De acordo com os conceitos de Justiça Ambiental, buscou-se, assim,
analisar, pela perspectiva das hierarquias sociais, das desigualdades de
classe, a problemática da poluição ambiental e das conseqüentes ameaças à
saúde coletiva de populações vulnerabilizadas para podermos refletir sobre os
conceitos de desigualdades sociais através da perspectiva da qualidade de
vida e das condições socioambientais.
A responsabilização das indústrias envolve desde o processo de produção
de bens e serviços até o pós-consumo, o que deve levar à revisão dos
processos produtivos com o objetivo da redução da geração de resíduos. Este
tipo abordagem requer do setor produtivo uma redefinição e uma nova postura
quanto às matérias-primas utilizadas e quanto ao perfil de produtos oferecidos
no mercado (GRIMBERG, 2005).
Nesse sentido, era esperada a instituição de leis que não induzissem
apenas à diminuição do volume de resíduos gerados, mas que enfatizassem a
redução da massa produzida, pois está em questão contemplar uma
transformação ampla e com patamares sustentáveis de produção e consumo
pela sociedade civil. O princípio da redução precede o da reutilização e o da
reciclagem, visando a eficiência no uso de matérias primas e energia.

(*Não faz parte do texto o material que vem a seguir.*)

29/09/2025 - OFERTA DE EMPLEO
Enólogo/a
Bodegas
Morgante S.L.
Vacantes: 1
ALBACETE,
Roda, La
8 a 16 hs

Realizando um paralelo às discussões sobre as matérias referentes às
questões constitucionais e também dos assuntos tangentes à Justiça
Ambiental, é de vital importância que se adote também como pilares de
78
sustentação da construção desta referida discussão, as informações trazidas a
este texto recolhidas em campo. Estas caminham juntamente com uma análise
crítica realizada a partir de fóruns de discussão, eventos e workshops
realizados em conjuntos com cooperativas na cidade de São Paulo e de
inúmeras visitas informais a cooperativas, ferros-velho, lixões, em São Paulo e
interior, que vieram a acrescentar mais informações, vivência, proximidade e
confiança mútua com os diversos atores envolvidos nesta complexa cena até
agora apresentada.
Como consequência das inúmeras visitas às cooperativas e o
acompanhamento dos trabalhos dos catadores cooperativados ou não do
estado de São Paulo, do contato pessoal e informal com os mesmos, pudemos
perceber algumas características de caráter social e econômico em relação à
atividade de catação, seja individual ou cooperativada. Uma das mais
importantes constatações foi que o sistema de cooperativa de catadores de
recicláveis somente funciona baseado em um sistema social onde haja
abundância de pessoas fragilizadas e marginalizadas, que são as únicas que
se sujeitam a essas condições laborais.
Evidenciou-se durante esses contatos que a situação dos catadores é
ainda pior no quesito fragilidade e exclusão em relação aos mais básicos
direitos assegurados pela Constituição Federal quando eles não estão atuando
em um regime cooperativado, o que agrava ainda mais a situação de injustiça
ambiental e os próprios resultados da atividade em termos de reciclagem e
benefícios ambientais.
Ao contrário do que se pode imaginar, a existência do trabalho de
catação de resíduos sólidos recicláveis nas cidades não é fruto da vontade e
da ação dos próprios trabalhadores (LEAL et al, 2002; SANTOS, 2003). De
fato, esse trabalhador completa e faz parte de uma engrenagem muito mais
ampla e complexa do que se pode conceber numa análise inicial.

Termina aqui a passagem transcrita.